▸ TASK GOAL
Leave the images out. Give every line below again, precisely.
[Start of section]
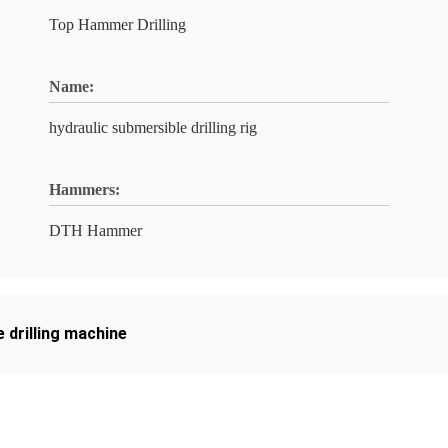
Top Hammer Drilling
Name:
hydraulic submersible drilling rig
Hammers:
DTH Hammer
 drilling machine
[End of section]
▸ SOLUTION TO THIS PROBLEM
Top Hammer Drilling
Name:
hydraulic submersible drilling rig
Hammers:
DTH Hammer
 drilling machine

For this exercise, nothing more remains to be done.